▸ **TASK OBJECTIVE**
Give back exactly the line containing "Arganoil Curly Forever" together with all the lines after it, ending at the final line below.

Page-level text extractions
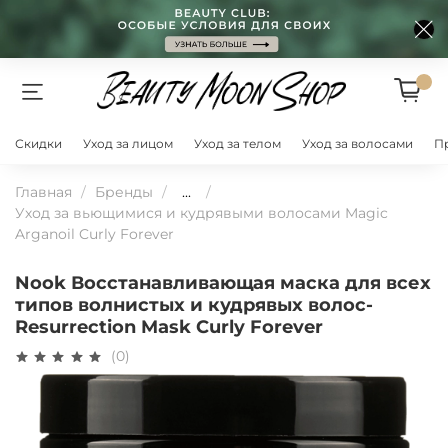
Скидки
Уход за лицом
Уход за телом
Уход за волосами
П
Главная
Бренды
...
Уход за вьющимися и кудрявыми волосами Magic
Arganoil Curly Forever
Nook Восстанавливающая маска для всех
типов волнистых и кудрявых волос-
Resurrection Mask Curly Forever
(0)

▸ **REPLY**
Arganoil Curly Forever
Nook Восстанавливающая маска для всех
типов волнистых и кудрявых волос-
Resurrection Mask Curly Forever
(0)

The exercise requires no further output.